[Exercise]: Omit all pictures and give the records below again exactly as written.

[Materials provided]:
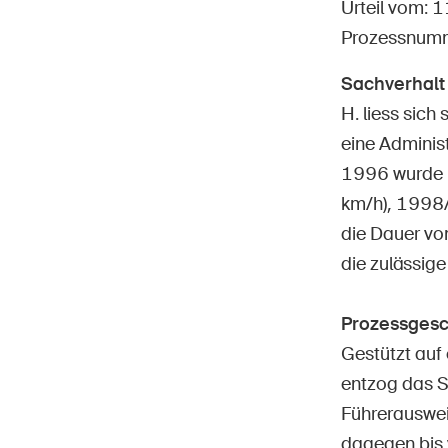
Urteil vom: 
Prozessnum
Sachverhalt
H. liess sic
Star
DE
FR
IT
EN
eine Adminis
1996 wurde i
km/h), 1998/
die Dauer vo
die zulässig
Prozessgesc
Gestützt auf
entzog das 
Führerauswei
dagegen bis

[Result for this task]:
Urteil vom: 
Prozessnum
Sachverhalt
H. liess sic
Star
DE
FR
IT
EN
eine Adminis
1996 wurde i
km/h), 1998/
die Dauer vo
die zulässig
Prozessgesc
Gestützt auf
entzog das 
Führerauswei
dagegen bis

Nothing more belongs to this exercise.